Dennis Kestell Yorath, MBE (April 30, 1905 – May 8, 1981) was an aviator and business executive who was a Member of the Order of the British Empire for his contributions to Canadian aviation and in particular the British Commonwealth Air Training Plan during World War II.

== Education ==

Born in London, Ontario, Canada, Denis received education in Victoria, British Columbia, Saskatoon, Saskatchewan and his home town of London, Ontario.

== Career in business ==

Denis worked for the Imperial Bank of Canada at Edmonton, Alberta, for two years.

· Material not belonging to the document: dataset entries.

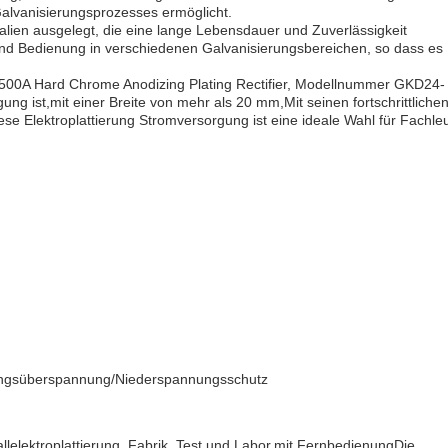
alvanisierungsprozesses ermöglicht.
lien ausgelegt, die eine lange Lebensdauer und Zuverlässigkeit
und Bedienung in verschiedenen Galvanisierungsbereichen, so dass es
500A Hard Chrome Anodizing Plating Rectifier, Modellnummer GKD24-
ng ist,mit einer Breite von mehr als 20 mm,Mit seinen fortschrittliche
 Elektroplattierung Stromversorgung ist eine ideale Wahl für Fachle
gangsüberspannung/Niederspannungsschutz
llelektroplattierung, Fabrik, Test und Labor.mit FernbedienungDie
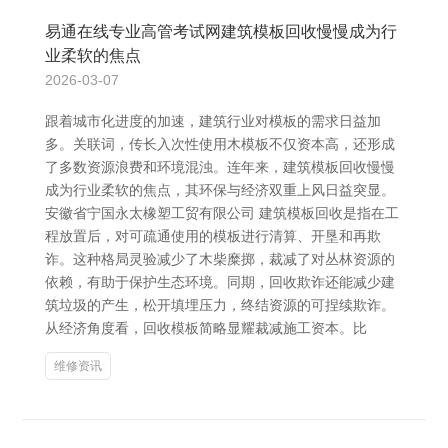
易通在线专业高管考试网建筑模板回收慢慢成为行
业柔软的焦点
2026-03-07
跟着城市化进度的加速，建筑行业对模板的需求日益加
多。关联词，传长入次性使用木模板不仅资本高，还形成
了多数资源浪费和环境混浊。连年来，建筑模板回收慢慢
成为行业柔软的焦点，其环保与经济双重上风日益突显。
安徽省宁国永太橡塑工贸有限公司 建筑模板回收是指在工
程放置后，对可疏通使用的模板进行清算、开垦和再欺
诈。这种格局灵验减少了木柴糜掷，裁减了对丛林资源的
依赖，有助于保护生态环境。同期，回收欺诈还能减少建
筑垃圾的产生，松开填埋压力，终结资源的可捏续欺诈。
从经济角度看，回收模板简略显耀裁减施工资本。比
维修资讯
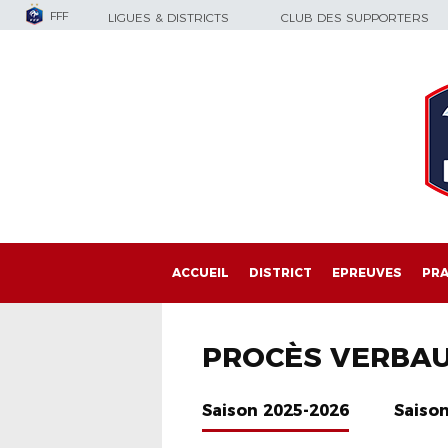
FFF
LIGUES & DISTRICTS
CLUB DES SUPPORTERS
ACCUEIL
DISTRICT
EPREUVES
PRA
PROCÈS VERBA
Saison 2025-2026
Saiso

He then became an employee of Northwestern Utilities Limited in 1924, and in 1925 Canadian Western Natural Gas Company at Calgary, Alberta. In 1952 he became President and in 1962 was named Chairman. By 1969 Denis had become Vice-President and Director of the International Utilities Corporation, of which the previous companies were former subsidiaries.

== Aviation ==

Denis became a charter member of the Calgary flying club in 1928. He obtained a private pilot's licence and eventually went on to become a director and finally president of the club.
During World War II Britain established the Commonwealth Air Training Plan to provide pilots for the war effort. It was for this work that he was named a Member of the Order of the British Empire. Denis was named the managing director of No. 5 Elementary Flying Training School at Lethbridge, Alberta. He remained in command of the school through its move to High River, Alberta until its closure in 1945.
Denis was elected Alberta Zone Director in 1944 followed by an appointment to President in 1949 of The Royal Canadian Flying Clubs Association (RCFCA) In 1949 he was awarded the Trans Canada (McKee) Aviation trophy.

== Honours and recognition ==

- Yukon Territory Order of Polaris
- Canada's Aviation Hall of Fame
- The 1949 McKee Trophy
- Member of the Order of the British Empire.